Sascha Henkel
Mock « Grandeur »
Sascha Henkel (g, com), Benjamin Weidekamp (as), Christian Weidner (as), Tobias Backhaus (dms)
La pochette et l’absence d’informations de base telles que le nom des morceaux, ou même leur nombre, peut dérouter absolument ; c’est le but. Mock Grandeur, l’orchestre du jeune guitariste suisse Sascha Henkel, est là pour frapper fort, vite, et sans explication préalable. Les titres, ils sont 25, et un quart d’entre eux à peine dépasse les trois minutes. Ce qui nécessite de dire les choses de manière concise ; « TS » [1] le fait sans détour, en deux minutes : la guitare de Henkel est réduite à un bourdonnement métallique encadré par la batterie de Tobias Backhaus, qui tombe en pluie. Pour la poésie et les petits oiseaux, on ira voir ailleurs.

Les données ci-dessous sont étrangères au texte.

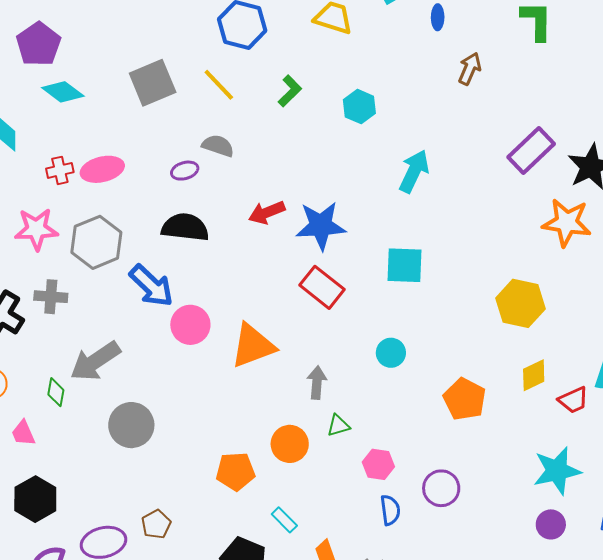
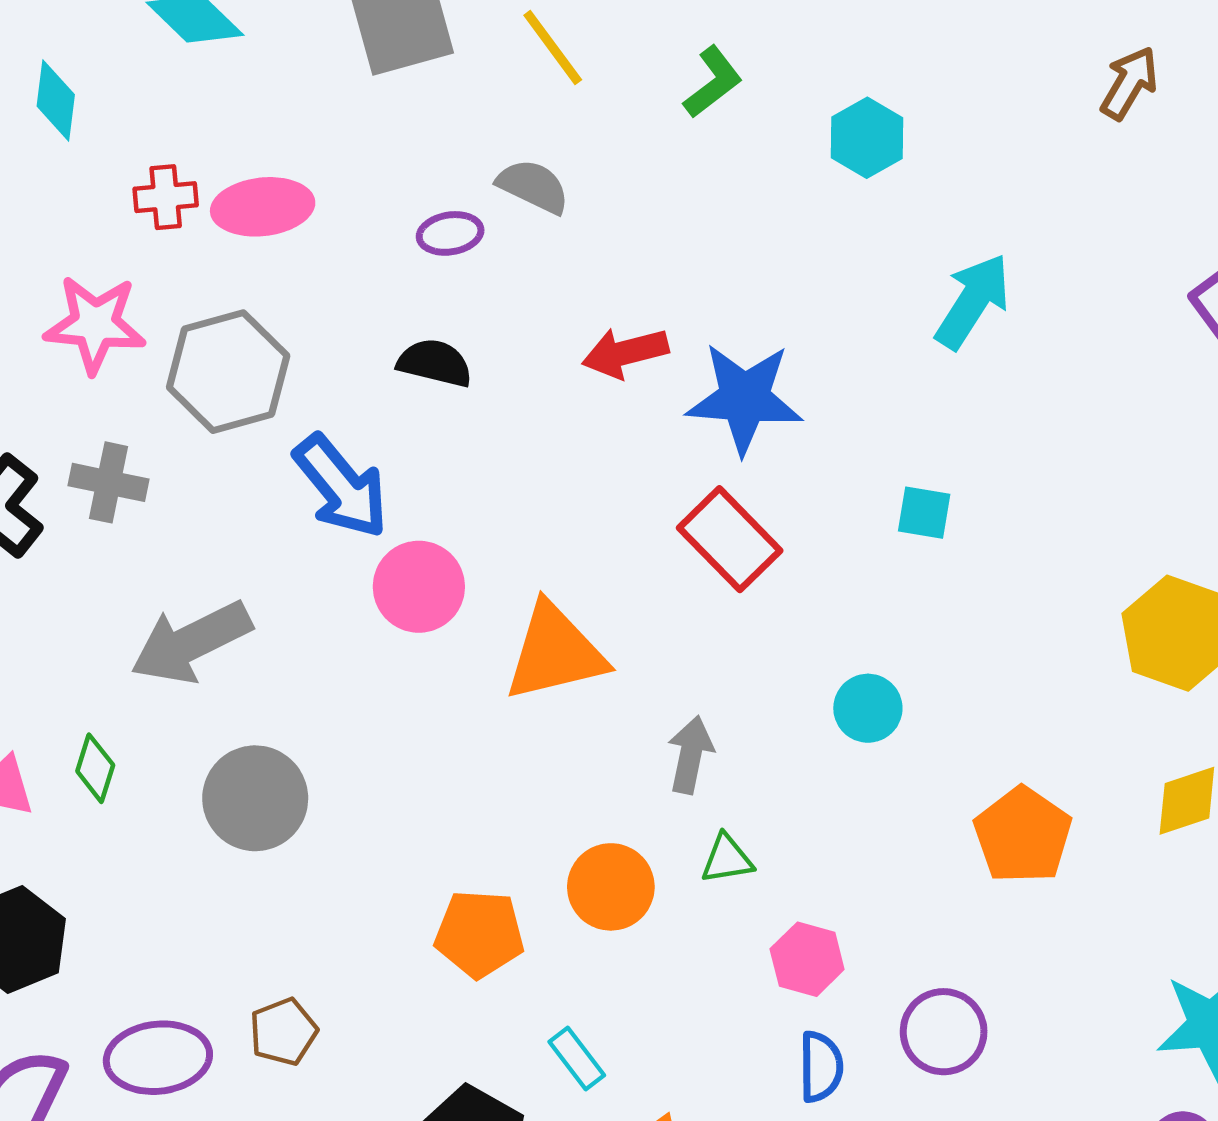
black semicircle: (185, 227) -> (435, 363), size x0.7
cyan square: (405, 265) -> (924, 513), size x0.6
green diamond: (56, 392) -> (95, 768), moved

Les volatiles sont en cage. Les deux saxophones altos de Benjamin Weidekamp et de Christian Weidner s’égaillent autant qu’ils veulent, mais c’est dans l’espace contraint que leur allouent la batterie et la guitare. Ainsi, « #4 » est une belle occasion pour toutes les prises de bec, limitées cependant par le flot continu de Henkel. Un flux que les altos, eux-même placés de chaque côté de la mêlée, subissent. Il arrive parfois que les choses se renversent : dans le très court « S » - à peine une minute - c’est Henkel seul qui se débat avec une électricité contondante, comme s’il s’était ligoté lui-même ; « BC » qui lui fait suite est un chœur d’altos à l’unisson qui semblent appeler de nouveau à une forme de servitude volontaire.
Avec ce disque sans concession, Sascha Henkel fait montre d’un grand talent de compositeur et d’organisateur du chaos. Pas celui qui crie, qui hurle, qui réclame l’attention ; au contraire, une forme lancinante, plus colorée et torride aussi, qui s’insinue partout avec une certaine malignité (« STC »). Un exercice dans lequel il avait déjà brillé avec Kaiserbuck, sur le fidèle label Wide Ear Records, dans une forme plus longue en trio avec le tuba de Marc Unternährer et la batterie d’Alex Huber. Les ingrédients étaient les mêmes, avec un goût pour les drones (ici tenus par le tuba) comme base de départ de toutes les prises de liberté. Henkel, un nom à retenir d’urgence de ce côté-ci des Alpes.